**Available data**
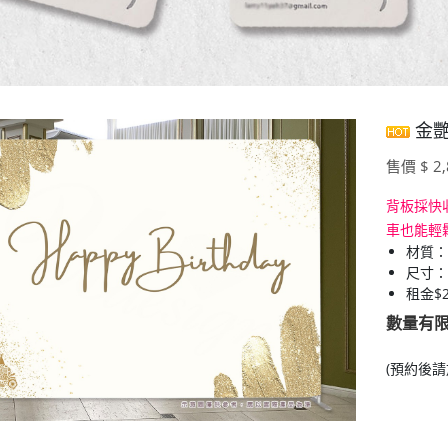
金艷
售價 $ 2,
背板採快
車也能輕
材質：
尺寸：寬
租金$2
數量有
(預約後請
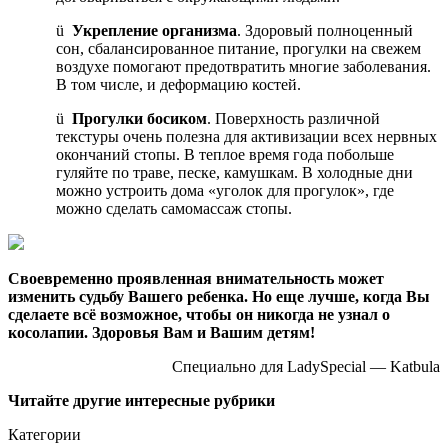
ü
Укрепление организма
. Здоровый полноценный
сон, сбалансированное питание, прогулки на свежем
воздухе помогают предотвратить многие заболевания.
В том числе, и деформацию костей.
ü
Прогулки босиком
. Поверхность различной
текстуры очень полезна для активизации всех нервных
окончаний стопы. В теплое время года побольше
гуляйте по траве, песке, камушкам. В холодные дни
можно устроить дома «уголок для прогулок», где
можно сделать самомассаж стопы.
Своевременно проявленная внимательность может
изменить судьбу Вашего ребенка. Но еще лучше, когда Вы
сделаете всё возможное, чтобы он никогда не узнал о
косолапии. Здоровья Вам и Вашим детям!
Специально для LadySpecial — Katbula
Читайте другие интересные рубрики
Категории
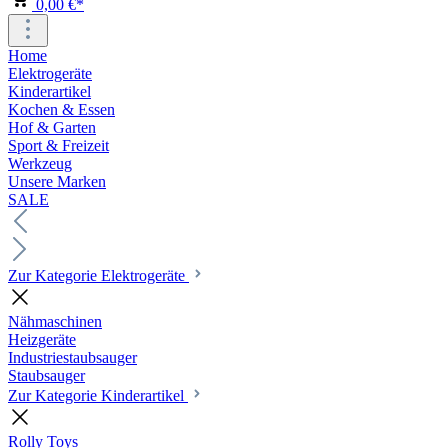
0,00 €*
Home
Elektrogeräte
Kinderartikel
Kochen & Essen
Hof & Garten
Sport & Freizeit
Werkzeug
Unsere Marken
SALE
Zur Kategorie Elektrogeräte
Nähmaschinen
Heizgeräte
Industriestaubsauger
Staubsauger
Zur Kategorie Kinderartikel
Rolly Toys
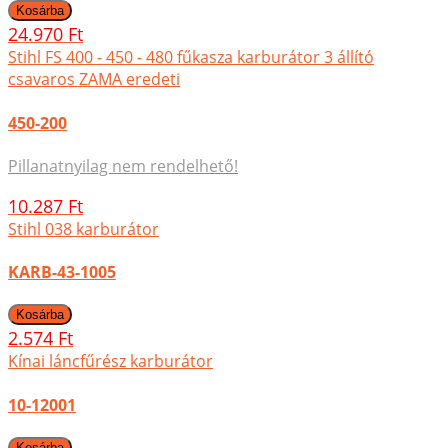
24.970 Ft
Stihl FS 400 - 450 - 480 fűkasza karburátor 3 állító
csavaros ZAMA eredeti
450-200
Pillanatnyilag nem rendelhető!
10.287 Ft
Stihl 038 karburátor
KARB-43-1005
2.574 Ft
Kínai láncfűrész karburátor
10-12001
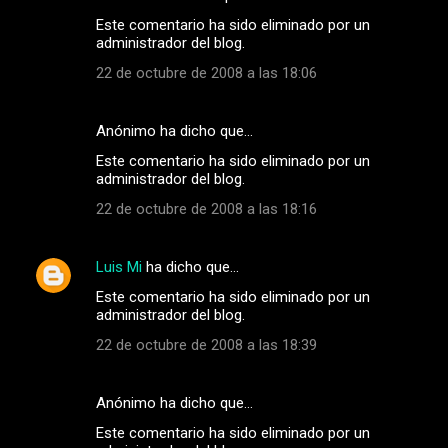
Este comentario ha sido eliminado por un
administrador del blog.
22 de octubre de 2008 a las 18:06
Anónimo ha dicho que…
Este comentario ha sido eliminado por un
administrador del blog.
22 de octubre de 2008 a las 18:16
Luis Mi
ha dicho que…
Este comentario ha sido eliminado por un
administrador del blog.
22 de octubre de 2008 a las 18:39
Anónimo ha dicho que…
Este comentario ha sido eliminado por un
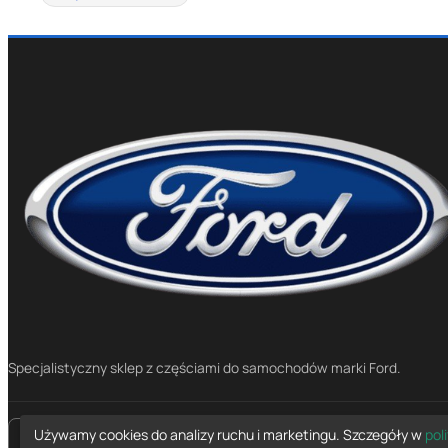
Specjalistyczny sklep z częściami do samochodów marki Ford.
Używamy cookies do analizy ruchu i marketingu. Szczegóły w
pol
place
Mapa dojazdu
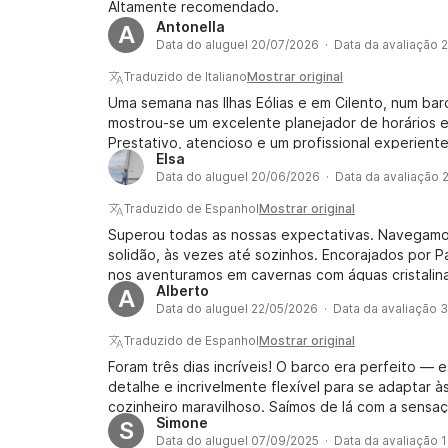
Altamente recomendado.
Antonella
A
Data do aluguel 20/07/2026 · Data da avaliação 
Traduzido de Italiano
Mostrar original
Uma semana nas Ilhas Eólias e em Cilento, num bar
mostrou-se um excelente planejador de horários e
Prestativo, atencioso e um profissional experiente
Elsa
plenamente a experiência e os lugares, sempre o
Data do aluguel 20/06/2026 · Data da avaliação
altamente recomendável e, na nossa opinião, defi
Traduzido de Espanhol
Mostrar original
Superou todas as nossas expectativas. Navegamo
solidão, às vezes até sozinhos. Encorajados por 
nos aventuramos em cavernas com águas cristalina
Alberto
A
levou a praias de areia negra com seixos pretos co
Data do aluguel 22/05/2026 · Data da avaliação 
orientou para as melhores decisões de itinerário
mar permitem que o veleiro atinja todo o seu pote
Traduzido de Espanhol
Mostrar original
AVENTURA.
Foram três dias incríveis! O barco era perfeito —
detalhe e incrivelmente flexível para se adaptar às
cozinheiro maravilhoso. Saímos de lá com a sens
Simone
S
obrigado por tudo!
Data do aluguel 07/09/2025 · Data da avaliação 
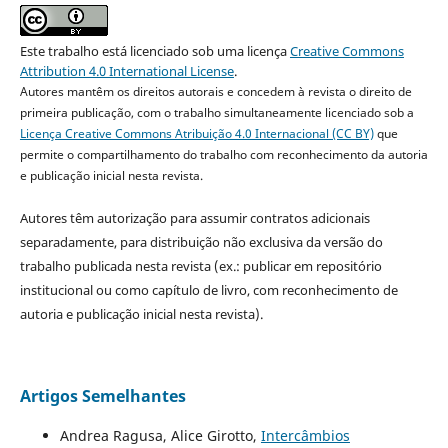
Este trabalho está licenciado sob uma licença
Creative Commons
Attribution 4.0 International License
.
Autores mantêm os direitos autorais e concedem à revista o direito de
primeira publicação, com o trabalho simultaneamente licenciado sob a
Licença Creative Commons Atribuição 4.0 Internacional (CC BY)
que
permite o compartilhamento do trabalho com reconhecimento da autoria
e publicação inicial nesta revista.
Autores têm autorização para assumir contratos adicionais
separadamente, para distribuição não exclusiva da versão do
trabalho publicada nesta revista (ex.: publicar em repositório
institucional ou como capítulo de livro, com reconhecimento de
autoria e publicação inicial nesta revista).
Artigos Semelhantes
Andrea Ragusa, Alice Girotto,
Intercâmbios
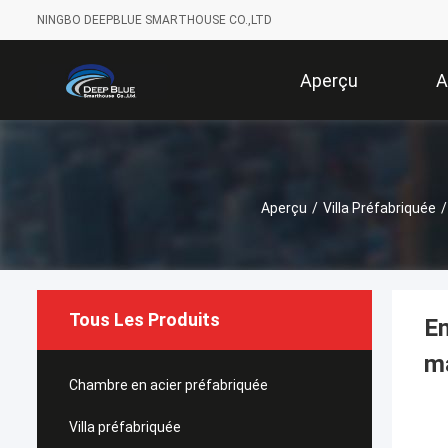
NINGBO DEEPBLUE SMARTHOUSE CO.,LTD
Aperçu
A
Aperçu
/
Villa Préfabriquée
/
Tous Les Produits
En
m
Chambre en acier préfabriquée
Villa préfabriquée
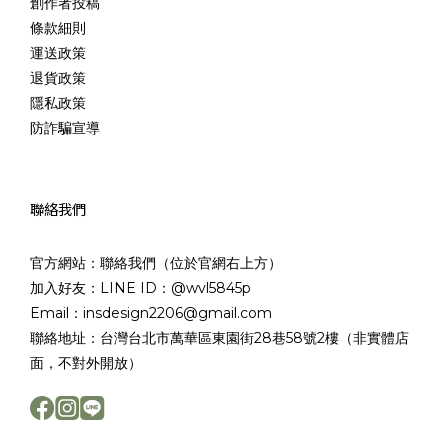
創作者投稿
條款細則
運送政策
退貨政策
隱私政策
防詐騙宣導
聯絡我們
官方網站：聯絡我們（位於官網右上方）
加入好友：LINE ID：@wvl5845p
Email：insdesign2206@gmail.com
聯絡地址：台灣台北市萬華區東園街28巷58號2樓（非實體店
面，不對外開放）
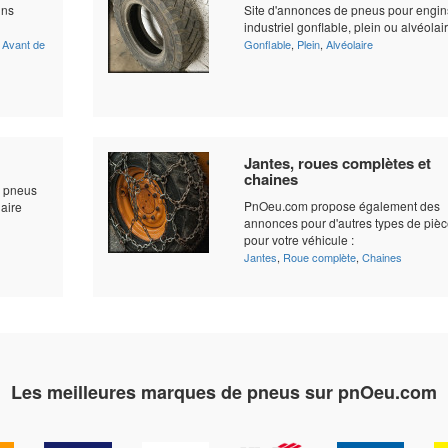
ins
Site d'annonces de pneus pour engin
industriel gonflable, plein ou alvéolai
,
Avant de
Gonflable
,
Plein
,
Alvéolaire
Jantes, roues complètes et
chaines
r pneus
PnOeu.com propose également des
laire
annonces pour d'autres types de piè
pour votre véhicule :
Jantes
,
Roue complète
,
Chaines
Les meilleures marques de pneus sur pnOeu.com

**The task**
Print the line above containing "Unsere Marken", the line containing "mostrou-se um excelente", and everything between them, exactly as written. Pictures stay out.

**Response box**
Unsere Marken
SALE
Zur Kategorie Elektrogeräte
Nähmaschinen
Heizgeräte
Industriestaubsauger
Staubsauger
Zur Kategorie Kinderartikel
Rolly Toys
24.970 Ft
Stihl FS 400 - 450 - 480 fűkasza karburátor 3 állító
csavaros ZAMA eredeti
450-200
Pillanatnyilag nem rendelhető!
10.287 Ft
Stihl 038 karburátor
KARB-43-1005
2.574 Ft
Kínai láncfűrész karburátor
10-12001
Este comentario ha sido eliminado por un
administrador del blog.
22 de octubre de 2008 a las 18:06
Anónimo ha dicho que…
Este comentario ha sido eliminado por un
administrador del blog.
22 de octubre de 2008 a las 18:16
Luis Mi
ha dicho que…
Este comentario ha sido eliminado por un
administrador del blog.
22 de octubre de 2008 a las 18:39
Anónimo ha dicho que…
Este comentario ha sido eliminado por un
Specjalistyczny sklep z częściami do samochodów marki Ford.
Używamy cookies do analizy ruchu i marketingu. Szczegóły w
pol
place
Mapa dojazdu
Altamente recomendado.
Antonella
A
Data do aluguel 20/07/2026 · Data da avaliação 
Traduzido de Italiano
Mostrar original
Uma semana nas Ilhas Eólias e em Cilento, num bar
mostrou-se um excelente planejador de horários e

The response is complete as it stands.